Information provided>
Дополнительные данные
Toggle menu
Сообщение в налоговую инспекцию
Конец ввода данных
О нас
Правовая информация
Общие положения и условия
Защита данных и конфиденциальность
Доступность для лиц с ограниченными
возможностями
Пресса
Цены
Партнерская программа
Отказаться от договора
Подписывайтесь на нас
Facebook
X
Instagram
---
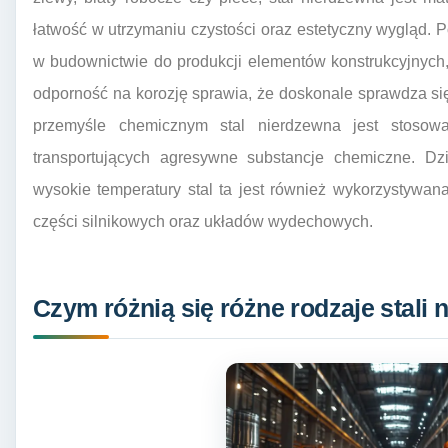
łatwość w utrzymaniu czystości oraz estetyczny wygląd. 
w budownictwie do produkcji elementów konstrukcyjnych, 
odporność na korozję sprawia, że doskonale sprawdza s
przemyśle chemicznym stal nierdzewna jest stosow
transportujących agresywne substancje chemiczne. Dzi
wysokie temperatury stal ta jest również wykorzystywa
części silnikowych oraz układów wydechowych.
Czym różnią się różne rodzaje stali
* * *
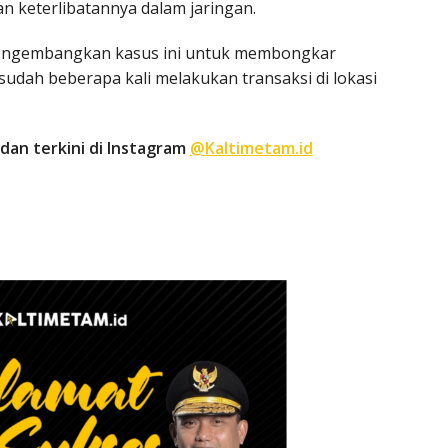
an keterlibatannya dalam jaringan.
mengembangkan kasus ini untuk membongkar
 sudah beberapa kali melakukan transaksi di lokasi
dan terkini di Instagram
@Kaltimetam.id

What to do> Select all lines with the word "данных" from the entries above.

Answer space>
Конец ввода данных
Защита данных и конфиденциальность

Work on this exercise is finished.